家事の面でもとても楽になった。日本のママは家事、特に料理をがんばりすぎだともともと思ってはいたが、スウェーデンに来て、こんなに手を抜いてもいいものなのかと驚かされた。
 保育園のクラスメートの家庭のほとんどが「夕食は5時」と言うのだが、どうすればそれが可能なのか理解できなかった。いくら4時台にお迎えにいくことができ、保育園から家までが近いといっても、5時に食べはじめるというのは、わたしの頭の中では計算が合わない。

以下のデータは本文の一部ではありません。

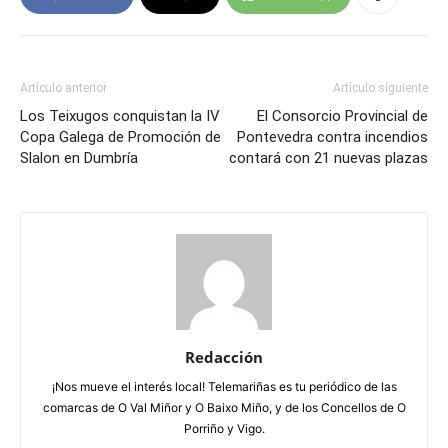
Artículo anterior
Artículo siguiente
Los Teixugos conquistan la IV
El Consorcio Provincial de
Copa Galega de Promoción de
Pontevedra contra incendios
Slalon en Dumbría
contará con 21 nuevas plazas
Redacción
¡Nos mueve el interés local! Telemariñas es tu periódico de las
comarcas de O Val Miñor y O Baixo Miño, y de los Concellos de O
Porriño y Vigo.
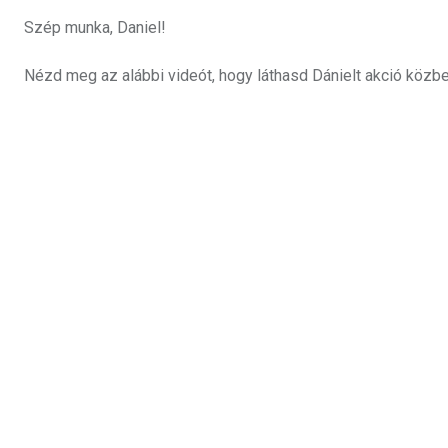
Szép munka, Daniel!
Nézd meg az alábbi videót, hogy láthasd Dánielt akció köz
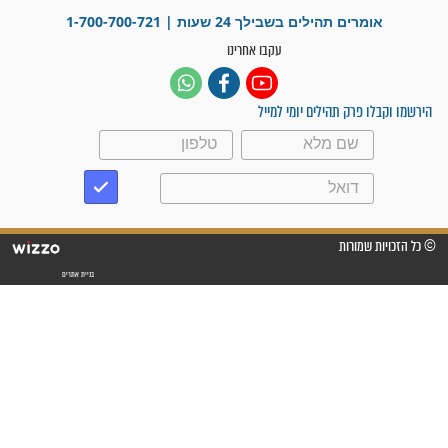
"אשמח שתודיעו למתפללים
עלינו שהקב"ה שמע לתפילות
וחתמתי על חוזה עבודה אחרי
שנתיים של חיפוש!"
"לא להתייאש חס ושלום, גם
אם הזיווג עוד לא מגיע"
לכל המאמרים
סגולות לשמירה והגנה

興味津々で「平日、夕食作りには何分くらいかけるの?」と訊いてみた。すると返ってきた答えは「20分くらいかな。長くて30分」。
 たった20分で何が作れるのだろうか。和食なら、炊飯器のスイッチを入れて、味噌汁の準備をしておかずを一品作りはじめたら、そこでタイムアウトだ。
 せっかくなので、ここでスウェーデンのママたちに教わった、スウェーデンの時短メニューをみなさんにもお教えしよう。

レストランにも必ずある、子供メニューの代表スウェーデン式パンケーキ
 お弁当のところでも紹介したが、スウェーデンのパンケーキというのは薄っぺらくて、どちらかというと厚目のクレープのようなものだ。それに生クリームとイチゴジャムをかけて食べる。留学時に、ホームステイ先で初めてこの料理を昼食として出されたときは驚いた。日本人のわたしからすると、甘いクレープはどう考えてもおやつか、せいぜい朝食だ。しかしなぜかスウェーデンではこれが立派な食事なのだ。子供が喜んで食べるし、ジャムからビタミンがとれるからOKなのだろうか? 作り方も小麦粉、牛乳、バター、卵、塩を混ぜて焼くだけ。「疲れて夕食を作る気力のない日は、パンケーキ」と新聞記者のママが言っていた。このくらい夕食のハードルを下げなければ、共働きは務まらない。